[Collected data]
□ □ □ □
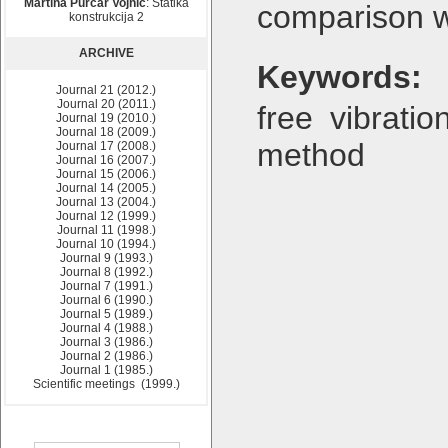
Martina Purčar Vojnić
: Statika
comparison w
konstrukcija 2
ARCHIVE
Keywords:
Journal 21 (2012.)
Journal 20 (2011.)
free vibratio
Journal 19 (2010.)
Journal 18 (2009.)
method
Journal 17 (2008.)
Journal 16 (2007.)
Journal 15 (2006.)
Journal 14 (2005.)
Journal 13 (2004.)
Journal 12 (1999.)
Journal 11 (1998.)
Journal 10 (1994.)
Journal 9 (1993.)
Journal 8 (1992.)
Journal 7 (1991.)
Journal 6 (1990.)
Journal 5 (1989.)
Journal 4 (1988.)
Journal 3 (1986.)
Journal 2 (1986.)
Journal 1 (1985.)
Scientific meetings (1999.)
□ □ □ □
Work task:
Although the records include pictures, the copy should reproduce every line exactly and none of the pictures.

Response:
Martina Purčar Vojnić
: Statika
comparison w
konstrukcija 2
ARCHIVE
Keywords:
Journal 21 (2012.)
Journal 20 (2011.)
free vibratio
Journal 19 (2010.)
Journal 18 (2009.)
method
Journal 17 (2008.)
Journal 16 (2007.)
Journal 15 (2006.)
Journal 14 (2005.)
Journal 13 (2004.)
Journal 12 (1999.)
Journal 11 (1998.)
Journal 10 (1994.)
Journal 9 (1993.)
Journal 8 (1992.)
Journal 7 (1991.)
Journal 6 (1990.)
Journal 5 (1989.)
Journal 4 (1988.)
Journal 3 (1986.)
Journal 2 (1986.)
Journal 1 (1985.)
Scientific meetings (1999.)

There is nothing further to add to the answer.